Stored entries –

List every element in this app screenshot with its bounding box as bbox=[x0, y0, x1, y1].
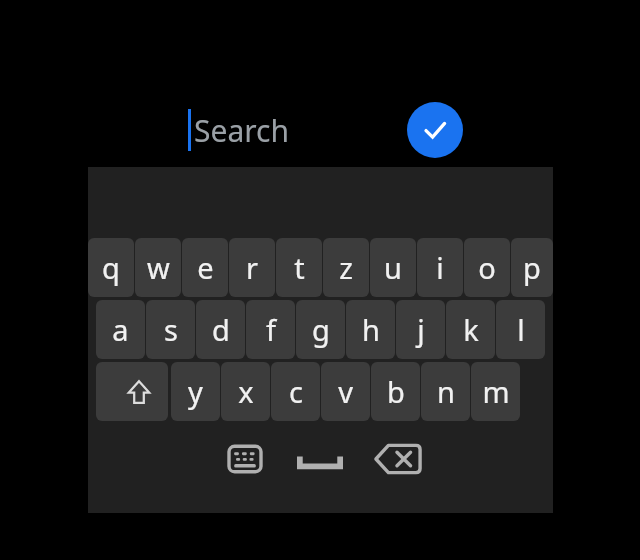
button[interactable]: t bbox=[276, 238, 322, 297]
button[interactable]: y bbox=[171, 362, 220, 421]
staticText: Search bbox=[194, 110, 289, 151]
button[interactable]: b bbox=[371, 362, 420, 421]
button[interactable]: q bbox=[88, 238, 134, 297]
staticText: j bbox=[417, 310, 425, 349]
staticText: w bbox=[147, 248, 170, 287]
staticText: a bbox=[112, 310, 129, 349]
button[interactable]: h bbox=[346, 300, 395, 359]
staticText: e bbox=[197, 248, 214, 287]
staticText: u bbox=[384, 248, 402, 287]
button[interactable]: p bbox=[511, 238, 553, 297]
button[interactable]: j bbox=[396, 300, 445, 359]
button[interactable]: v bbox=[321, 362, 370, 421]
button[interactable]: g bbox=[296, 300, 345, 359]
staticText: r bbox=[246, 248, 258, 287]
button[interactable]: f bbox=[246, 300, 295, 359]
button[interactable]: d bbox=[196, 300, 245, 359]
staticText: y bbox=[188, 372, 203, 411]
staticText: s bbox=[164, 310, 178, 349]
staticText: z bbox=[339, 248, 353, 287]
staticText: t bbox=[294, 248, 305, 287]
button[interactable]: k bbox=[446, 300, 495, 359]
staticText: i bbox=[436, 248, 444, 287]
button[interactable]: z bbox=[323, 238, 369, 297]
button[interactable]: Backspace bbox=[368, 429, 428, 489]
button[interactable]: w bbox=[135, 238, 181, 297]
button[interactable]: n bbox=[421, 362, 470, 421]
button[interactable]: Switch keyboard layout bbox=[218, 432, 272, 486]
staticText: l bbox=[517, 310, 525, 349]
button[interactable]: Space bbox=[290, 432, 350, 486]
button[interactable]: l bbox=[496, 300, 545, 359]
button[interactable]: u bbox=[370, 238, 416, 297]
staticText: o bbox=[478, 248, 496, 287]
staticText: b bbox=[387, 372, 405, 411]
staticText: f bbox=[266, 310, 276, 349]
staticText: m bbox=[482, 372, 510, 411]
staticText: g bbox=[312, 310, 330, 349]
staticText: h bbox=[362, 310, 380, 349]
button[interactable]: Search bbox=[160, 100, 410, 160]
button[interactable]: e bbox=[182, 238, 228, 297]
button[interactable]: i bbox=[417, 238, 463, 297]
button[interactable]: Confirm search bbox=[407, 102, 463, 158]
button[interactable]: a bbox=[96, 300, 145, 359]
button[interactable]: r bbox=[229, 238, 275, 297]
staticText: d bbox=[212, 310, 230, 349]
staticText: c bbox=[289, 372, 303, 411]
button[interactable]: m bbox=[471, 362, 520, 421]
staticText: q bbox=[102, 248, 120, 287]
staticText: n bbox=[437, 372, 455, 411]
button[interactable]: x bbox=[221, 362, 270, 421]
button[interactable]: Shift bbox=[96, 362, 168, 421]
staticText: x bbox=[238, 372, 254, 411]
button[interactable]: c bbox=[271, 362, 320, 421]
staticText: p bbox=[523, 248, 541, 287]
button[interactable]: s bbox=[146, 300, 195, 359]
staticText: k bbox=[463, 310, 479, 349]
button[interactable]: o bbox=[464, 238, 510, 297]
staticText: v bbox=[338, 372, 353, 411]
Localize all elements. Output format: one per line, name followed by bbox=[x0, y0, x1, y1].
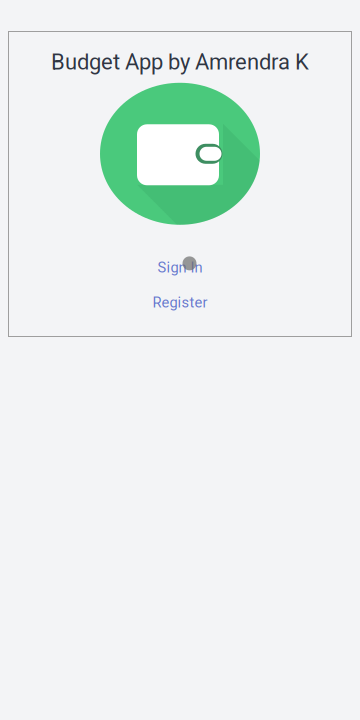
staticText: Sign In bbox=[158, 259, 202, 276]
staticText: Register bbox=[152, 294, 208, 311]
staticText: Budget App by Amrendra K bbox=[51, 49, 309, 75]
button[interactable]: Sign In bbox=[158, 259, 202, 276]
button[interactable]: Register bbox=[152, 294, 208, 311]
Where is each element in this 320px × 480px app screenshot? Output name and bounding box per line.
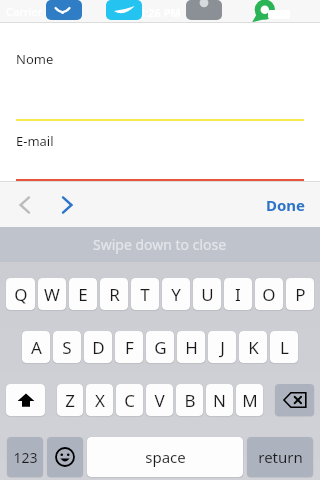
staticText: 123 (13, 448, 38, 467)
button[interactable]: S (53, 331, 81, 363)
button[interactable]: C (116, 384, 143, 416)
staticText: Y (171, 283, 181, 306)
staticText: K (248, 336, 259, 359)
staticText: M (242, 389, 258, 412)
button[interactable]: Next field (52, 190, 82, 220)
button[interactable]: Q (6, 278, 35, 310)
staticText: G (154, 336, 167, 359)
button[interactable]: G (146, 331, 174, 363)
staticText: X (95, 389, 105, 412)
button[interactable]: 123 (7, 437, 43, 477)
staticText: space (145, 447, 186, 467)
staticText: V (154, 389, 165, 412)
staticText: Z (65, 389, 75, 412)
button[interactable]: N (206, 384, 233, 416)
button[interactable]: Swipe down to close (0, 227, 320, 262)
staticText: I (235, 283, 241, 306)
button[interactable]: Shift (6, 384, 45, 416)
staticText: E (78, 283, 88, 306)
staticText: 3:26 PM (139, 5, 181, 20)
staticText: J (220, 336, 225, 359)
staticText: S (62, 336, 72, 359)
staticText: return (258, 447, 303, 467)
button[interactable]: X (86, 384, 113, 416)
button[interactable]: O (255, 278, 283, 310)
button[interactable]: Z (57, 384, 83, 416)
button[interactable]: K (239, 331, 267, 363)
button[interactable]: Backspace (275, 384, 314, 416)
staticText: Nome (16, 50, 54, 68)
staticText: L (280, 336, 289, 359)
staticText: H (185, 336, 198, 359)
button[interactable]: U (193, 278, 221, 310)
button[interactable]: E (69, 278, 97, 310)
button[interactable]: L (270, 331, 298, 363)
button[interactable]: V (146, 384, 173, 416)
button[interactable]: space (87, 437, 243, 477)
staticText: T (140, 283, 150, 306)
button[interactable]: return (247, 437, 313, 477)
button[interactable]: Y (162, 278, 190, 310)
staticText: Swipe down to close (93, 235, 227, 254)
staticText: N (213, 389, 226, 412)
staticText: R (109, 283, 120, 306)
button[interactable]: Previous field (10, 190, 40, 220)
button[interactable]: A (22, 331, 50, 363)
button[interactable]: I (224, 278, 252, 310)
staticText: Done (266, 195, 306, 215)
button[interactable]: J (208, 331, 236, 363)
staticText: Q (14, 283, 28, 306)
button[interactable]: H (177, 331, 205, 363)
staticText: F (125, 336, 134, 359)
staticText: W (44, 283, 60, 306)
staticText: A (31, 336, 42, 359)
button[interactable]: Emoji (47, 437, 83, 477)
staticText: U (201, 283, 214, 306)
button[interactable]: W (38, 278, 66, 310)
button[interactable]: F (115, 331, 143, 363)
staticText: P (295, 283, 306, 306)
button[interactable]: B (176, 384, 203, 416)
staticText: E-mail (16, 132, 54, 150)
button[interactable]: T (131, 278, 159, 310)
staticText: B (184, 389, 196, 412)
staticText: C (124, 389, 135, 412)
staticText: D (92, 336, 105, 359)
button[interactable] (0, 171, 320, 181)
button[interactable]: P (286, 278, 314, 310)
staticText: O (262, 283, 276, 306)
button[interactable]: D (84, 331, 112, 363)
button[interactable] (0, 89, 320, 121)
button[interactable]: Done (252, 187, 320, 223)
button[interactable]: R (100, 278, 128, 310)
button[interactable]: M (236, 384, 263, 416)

EXERCISE DIRECTIONS –
Answer with a single number, the count of lines in the data that contain "close".

TASK ANSWER –
2